Die Zahl der am Stichtag 30. April 2010 in der Lenze-Gruppe beschäftigten Mitarbeiter sank um 306 auf 2897. Die Zahl der durchschnittlich in Deutschland tätigen Mitarbeiter hat sich im Geschäftsjahr 2009/2010 von 1862 auf 1635 Personen reduziert. Die größten Standorte sind Groß Berkel und Extertal.
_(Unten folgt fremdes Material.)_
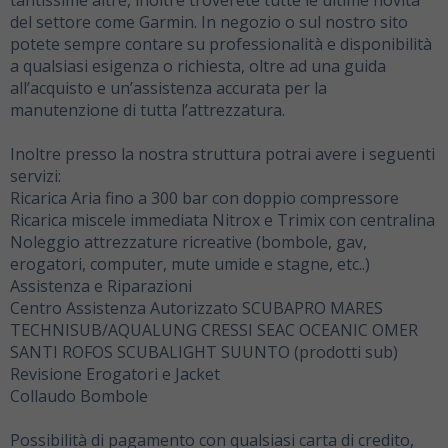
tantissime altre, inoltre troverete tutte le ultime novità
del settore come Garmin. In negozio o sul nostro sito
potete sempre contare su professionalità e disponibilità
a qualsiasi esigenza o richiesta, oltre ad una guida
all’acquisto e un’assistenza accurata per la
manutenzione di tutta l’attrezzatura.
Inoltre presso la nostra struttura potrai avere i seguenti
servizi:
Ricarica Aria fino a 300 bar con doppio compressore
Ricarica miscele immediata Nitrox e Trimix con centralina
Noleggio attrezzature ricreative (bombole, gav,
erogatori, computer, mute umide e stagne, etc..)
Assistenza e Riparazioni
Centro Assistenza Autorizzato SCUBAPRO MARES
TECHNISUB/AQUALUNG CRESSI SEAC OCEANIC OMER
SANTI ROFOS SCUBALIGHT SUUNTO (prodotti sub)
Revisione Erogatori e Jacket
Collaudo Bombole
Possibilità di pagamento con qualsiasi carta di credito,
Die Unternehmensleitung gab gestern gleichzeitig einen Ausblick auf das Geschäftsjahr 2010/2011, zu dessen Beginn bereits der Auftragseingang deutlich angestiegen sei. Im Vergleich zum Vorjahresquartal wies das erste Quartal einen Zuwachs in der Produktion von mehr als 80 Prozent aus. Der Vorstand der Lenze SE schätzt den weiteren Verlauf des Wirtschaftsjahres recht positiv ein. Der starke Anstieg sei auch darauf zurückzuführen, dass Lenze in der Krise neue Märkte erschließen konnte. In den stark wachsenden Ländern China und Indien ist das Unternehmen bereits aktiv. Jetzt konnte Lenze auch in Brasilien seine Position auf dem wichtigsten südamerikanischen Markt durch die Übernahme eines Vertriebs- und Servicepartners ausbauen.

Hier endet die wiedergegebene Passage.